How to Fix Flaky Tests: Root Causes and Lasting Solutions

The most common causes of flaky Playwright tests

Timing issues are responsible for the majority of test flakiness. The test clicks a button before the network response has populated the page, or asserts on text before an animation completes. Playwright's auto-waiting mitigates this significantly, but it cannot account for every asynchronous event in your application.

The second major cause is test interdependence. Tests that share database state, session cookies, or browser storage can interfere with each other when run in parallel. A test that passes when run alone fails because a previous test left the app in an unexpected state.

Selector brittleness is the third category. Tests written against implementation details — CSS class names, element positions, auto-generated IDs — break whenever the page is refactored even if the user experience is unchanged.
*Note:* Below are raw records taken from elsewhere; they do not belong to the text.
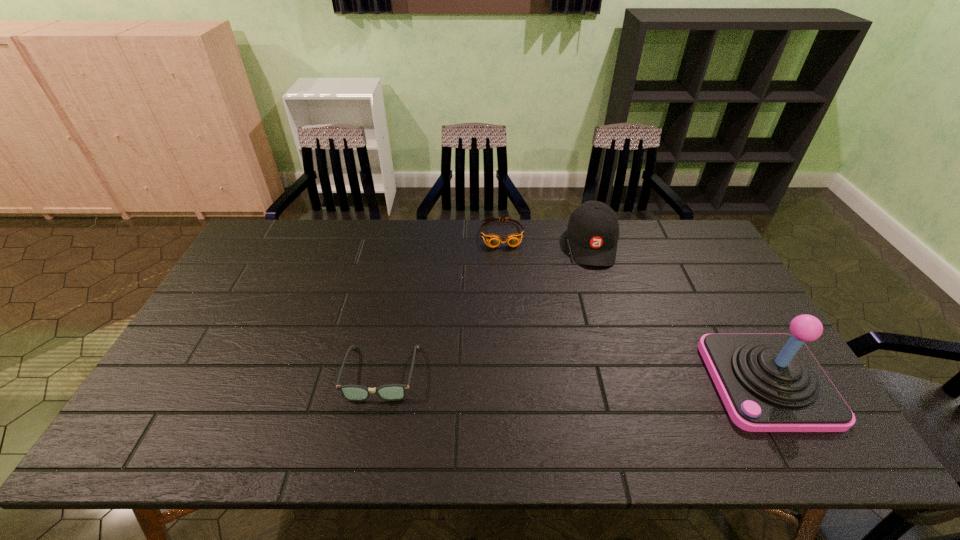 Locate an element on the screen. The image size is (960, 540). vacant area between the shortest object and the rightmost object is located at coordinates (635, 308).

This screenshot has height=540, width=960. I want to click on vacant area that lies between the second object from right to left and the shortest object, so click(547, 239).

Where is `free area in between the second tallest object and the third object from right to left`? free area in between the second tallest object and the third object from right to left is located at coordinates (547, 239).

You are a GUI agent. You are given a task and a screenshot of the screen. Output one action in this format:
    pyautogui.click(x=<x>, y=<y>)
    Task: Click on the empty space between the shortest object and the spectacles
    The height and width of the screenshot is (540, 960).
    Given the screenshot: What is the action you would take?
    pyautogui.click(x=442, y=304)

The width and height of the screenshot is (960, 540). Find the location of `empty location between the spectacles and the third shortest object`. empty location between the spectacles and the third shortest object is located at coordinates (487, 309).

What are the coordinates of `vacant area between the baseball cap and the second shortest object` in the screenshot? It's located at (487, 309).

I want to click on vacant space that is in between the spectacles and the second object from left to right, so click(442, 304).

Where is `free space between the goggles and the second shortest object`? The height and width of the screenshot is (540, 960). free space between the goggles and the second shortest object is located at coordinates (442, 304).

Race conditions between UI updates and test assertions
Animation or transition timing not accounted for in waits
Shared state between tests (database, cookies, localStorage)
Network latency variation in CI environments
Browser-specific rendering differences
Third-party scripts or widgets loading unpredictably

Fixing timing issues properly

The correct fix for timing issues is to wait for a meaningful application state, not to add a fixed sleep. page.waitForResponse() waits for a specific API call to complete. expect(locator).toBeVisible() with Playwright's built-in retry waits for the element to appear. These waits are specific to what the test actually needs, not an arbitrary delay.

Playwright's expect() assertions retry automatically up to the configured timeout. Use them instead of one-time checks. Replace expect(await page.textContent('.status')).toBe('Done') with await expect(page.getByText('Done')).toBeVisible() — the second form retries, the first does not.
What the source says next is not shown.